Cet apatride spirituel, élégant, et dont la débauche offusquait le puritanisme des Cyniques, fut l’auteur d’une vingtaine de petits traités moraux brillants volatilisés dans le devenir. Formulés en manière de lettres ou d’adresses — Pour Laïs (une courtisane qui devint sa compagne), Pour Arété (sa fille), Aux exilés, Aux mendiants, À ceux qui me reprochent d’aimer le vin, les courtisanes et les banquets, etc. —, ces textes suggèrent qu’Aristippe concevait la philosophie comme un bavardage aimable ou polémique — ce qui ne l’empêchait pas de soutenir par ailleurs que les dieux avaient donné le langage aux hommes pour qu’ils ne se comprennent pas. 
Aristippe n’accordait pas une grande valeur à la vie ni une grande estime aux humains.

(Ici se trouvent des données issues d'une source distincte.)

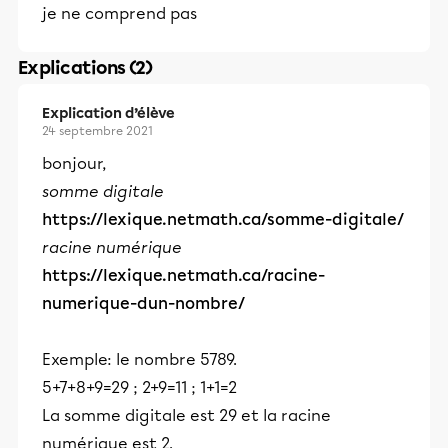
je ne comprend pas
Explications (2)
Explication d’élève
24 septembre 2021
bonjour,
somme digitale
https://lexique.netmath.ca/somme-digitale/
racine numérique
https://lexique.netmath.ca/racine-
numerique-dun-nombre/
Exemple: le nombre 5789.
5+7+8+9=29 ; 2+9=11 ; 1+1=2
La somme digitale est 29 et la racine
numérique est 2.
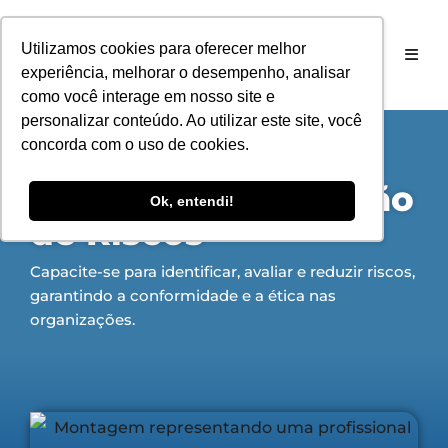
Utilizamos cookies para oferecer melhor
experiência, melhorar o desempenho, analisar
como você interage em nosso site e
personalizar conteúdo. Ao utilizar este site, você
concorda com o uso de cookies.
PÓS-GRADUAÇÃO PRESENCIAL EM
Compliance e Gestão
Ok, entendi!
de Riscos
Capacite-se para identificar, avaliar e reduzir riscos,
garantindo a conformidade e a ética nas
organizações.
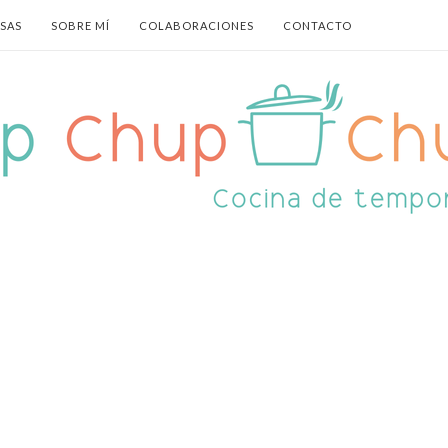
ASAS
SOBRE MÍ
COLABORACIONES
CONTACTO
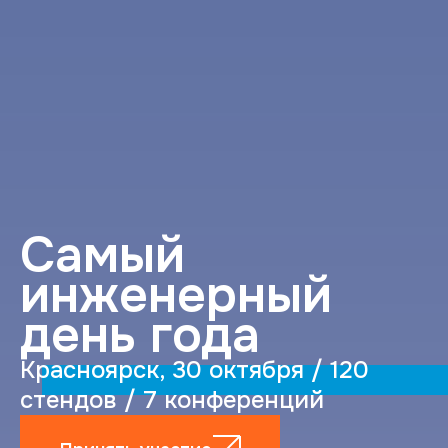
Cамый
инженерный
день года
Красноярск, 30 октября / 120
стендов / 7 конференций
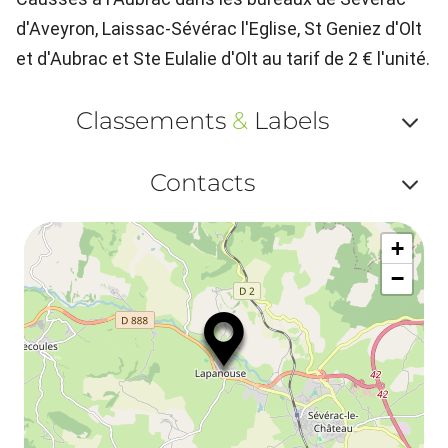
d'Aveyron, Laissac-Sévérac l'Eglise, St Geniez d'Olt
et d'Aubrac et Ste Eulalie d'Olt au tarif de 2 € l'unité.
Classements
&
Labels
Af
Contacts
ou
Af
ma
+
ou
le
−
ma
la
le
co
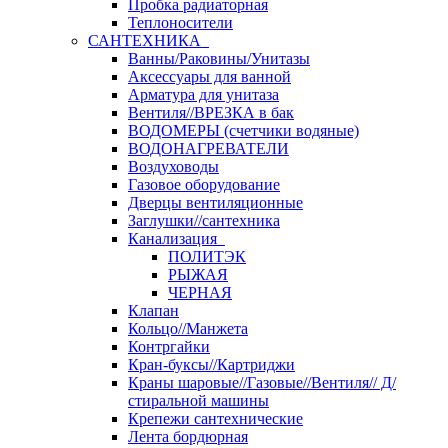
Пробка радиаторная
Теплоносители
САНТЕХНИКА
Ванны/Раковины/Унитазы
Аксессуары для ванной
Арматура для унитаза
Вентиля//ВРЕЗКА в бак
ВОДОМЕРЫ (счетчики водяные)
ВОДОНАГРЕВАТЕЛИ
Воздуховоды
Газовое оборудование
Дверцы вентиляционные
Заглушки//сантехника
Канализация
ПОЛИТЭК
РЫЖАЯ
ЧЕРНАЯ
Клапан
Кольцо//Манжета
Контргайки
Кран-буксы//Картриджи
Краны шаровые//Газовые//Вентиля// Д/
стиральной машины
Крепежи сантехнические
Лента бордюрная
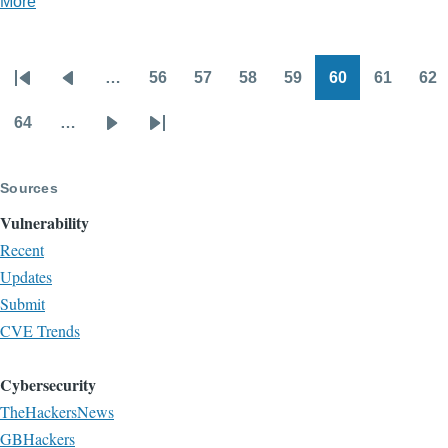
More
posts
about
云
…
56
57
58
59
60
61
62
鼎
Pagination
First
Previous
Page
Page
Page
Page
Page
Page
Pa
实
page
page
64
…
Page
Next
Last
验
page
page
室
Sources
Vulnerability
Recent
Updates
Submit
CVE Trends
Cybersecurity
TheHackersNews
GBHackers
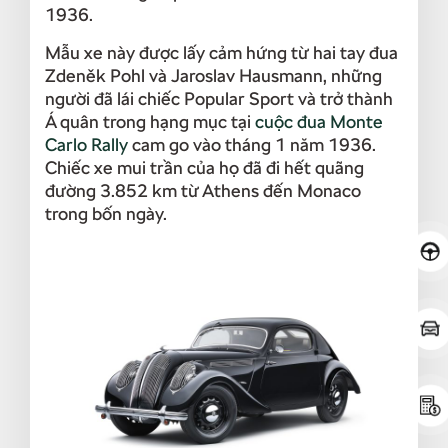
1936.
Mẫu xe này được lấy cảm hứng từ hai tay đua
Zdeněk Pohl và Jaroslav Hausmann, những
người đã lái chiếc Popular Sport và trở thành
Á quân trong hạng mục tại
cuộc đua Monte
Carlo Rally
cam go vào tháng 1 năm 1936.
Chiếc xe mui trần của họ đã đi hết quãng
đường 3.852 km từ Athens đến Monaco
trong bốn ngày.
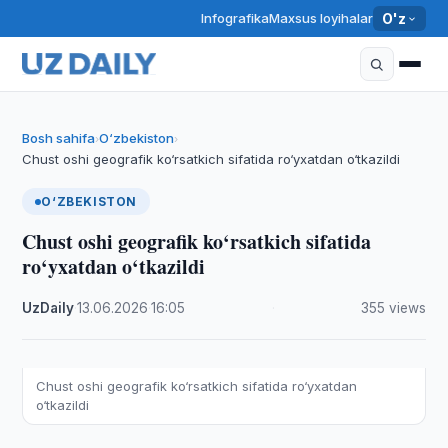
Infografika
Maxsus loyihalar
O'z
Bosh sahifa
O‘zbekiston
›
›
Chust oshi geografik ko‘rsatkich sifatida ro‘yxatdan o‘tkazildi
O‘ZBEKISTON
Chust oshi geografik ko‘rsatkich sifatida
ro‘yxatdan o‘tkazildi
UzDaily
·
13.06.2026
·
16:05
·
355 views
Chust oshi geografik ko‘rsatkich sifatida ro‘yxatdan
o‘tkazildi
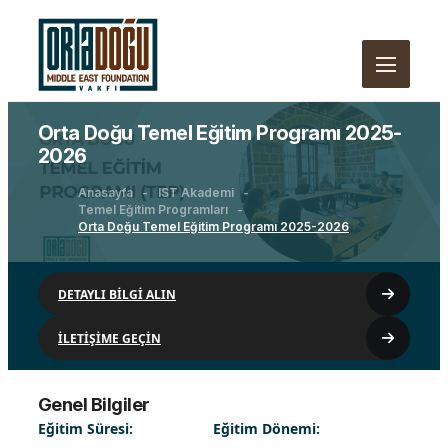
Orta Doğu Temel Eğitim Programı 2025-
2026
Anasayfa
IST Akademi
Temel Eğitim Programları
Orta Doğu Temel Eğitim Programı 2025-2026
DETAYLI BİLGİ ALIN
İLETİŞİME GEÇİN
Genel Bilgiler
Eğitim Süresi:
Eğitim Dönemi:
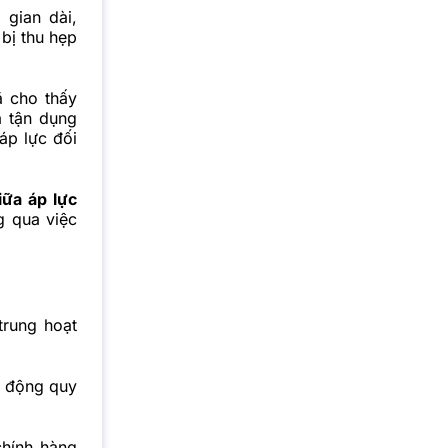
 gian dài,
bị thu hẹp
ã cho thấy
à tận dụng
 áp lực đối
iữa áp lực
g qua việc
trung hoạt
t động quy
chính hàng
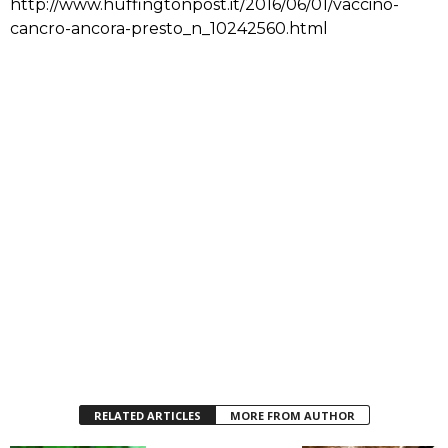
http://www.huffingtonpost.it/2016/06/01/vaccino-
cancro-ancora-presto_n_10242560.html
RELATED ARTICLES
MORE FROM AUTHOR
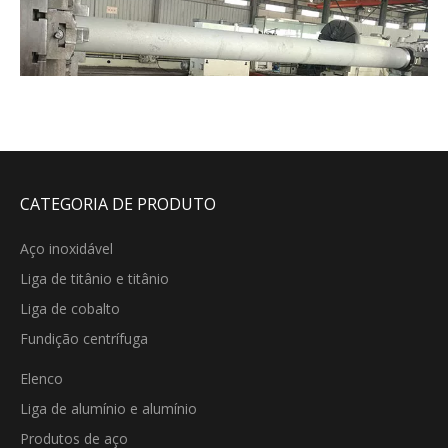
CATEGORIA DE PRODUTO
Aço inoxidável
Liga de titânio e titânio
Liga de cobalto
Fundição centrífuga
Elenco
Liga de alumínio e alumínio
Produtos de aço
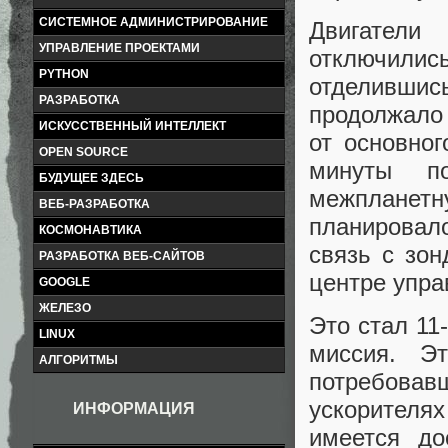
СИСТЕМНОЕ АДМИНИСТРИРОВАНИЕ
Двигатели
УПРАВЛЕНИЕ ПРОЕКТАМИ
отключил
PYTHON
отделивши
РАЗРАБОТКА
продолжало 
ИСКУССТВЕННЫЙ ИНТЕЛЛЕКТ
от основно
OPEN SOURCE
минуты п
БУДУЩЕЕ ЗДЕСЬ
межпланетну
ВЕБ-РАЗРАБОТКА
планировало
КОСМОНАВТИКА
связь с зо
РАЗРАБОТКА ВЕБ-САЙТОВ
центре упра
GOOGLE
ЖЕЛЕЗО
Это стал 11
LINUX
миссия. Э
АЛГОРИТМЫ
потребовав
ускорителях
ИНФОРМАЦИЯ
имеется до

On ne changera rien à la confusion de la matière et des apparences. S’attellerait-on à la tâche, on ajouterait le chaos au chaos. À quoi bon gesticuler et se fatiguer davantage ? La sagesse en appelle à l’abstention de toute action et à se limiter à quelques plaisirs. À défaut de se connaître soi-même, puisque l’âme n’existe pas, chacun peut dresser la liste subjective des biens qui réjouissent son corps, qui, très vite, n’existera plus. Comme les douleurs, et même s’ils s’avèrent plus rares et moins durables, les plaisirs ponctuent les jours et les nuits. À chacun de faire preuve du talent de n’en bouder aucun, surtout s’ils ont tous l’arrière-goût faisandé de la mort.

jeudi 10 mars 2011

Du nihilisme comme de l'un des beaux-arts (suite)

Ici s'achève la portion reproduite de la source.